Your output should be each line from the material below that has the word "Cordiant".

### Records to process:
++++++++

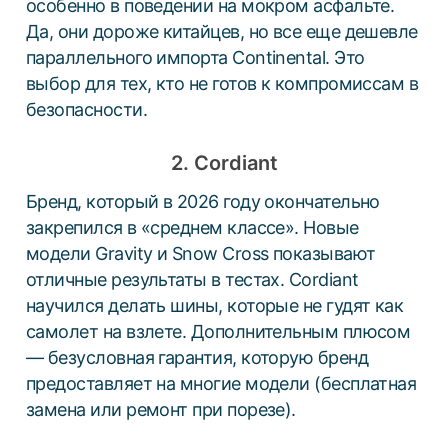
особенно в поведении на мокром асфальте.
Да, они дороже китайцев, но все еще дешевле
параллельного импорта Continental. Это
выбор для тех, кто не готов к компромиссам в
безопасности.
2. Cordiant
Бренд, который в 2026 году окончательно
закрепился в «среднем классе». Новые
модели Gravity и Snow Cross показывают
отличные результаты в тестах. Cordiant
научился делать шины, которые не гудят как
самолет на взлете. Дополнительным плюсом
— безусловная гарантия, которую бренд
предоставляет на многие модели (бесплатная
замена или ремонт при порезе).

++++++++

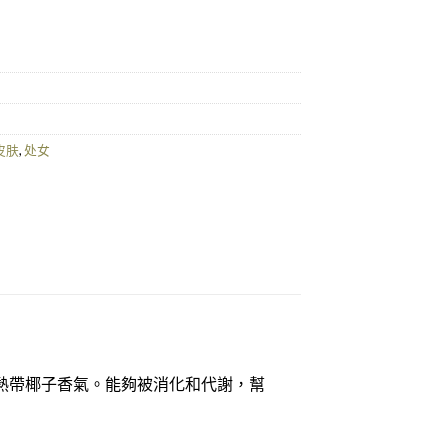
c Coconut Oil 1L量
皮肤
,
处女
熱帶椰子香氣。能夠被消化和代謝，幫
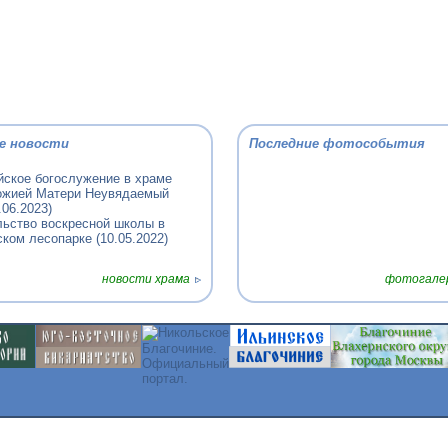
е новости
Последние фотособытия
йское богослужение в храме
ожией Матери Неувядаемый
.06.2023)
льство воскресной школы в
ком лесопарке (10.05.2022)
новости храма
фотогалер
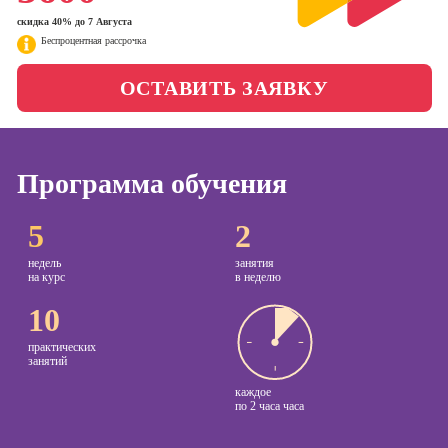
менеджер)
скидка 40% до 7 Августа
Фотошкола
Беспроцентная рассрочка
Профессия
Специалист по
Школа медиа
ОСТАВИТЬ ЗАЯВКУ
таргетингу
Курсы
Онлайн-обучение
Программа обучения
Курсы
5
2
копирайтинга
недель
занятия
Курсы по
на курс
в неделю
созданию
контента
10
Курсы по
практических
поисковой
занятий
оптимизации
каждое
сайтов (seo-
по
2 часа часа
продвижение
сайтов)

++++++++

### Exercise response:
2. Cordiant
отличные результаты в тестах. Cordiant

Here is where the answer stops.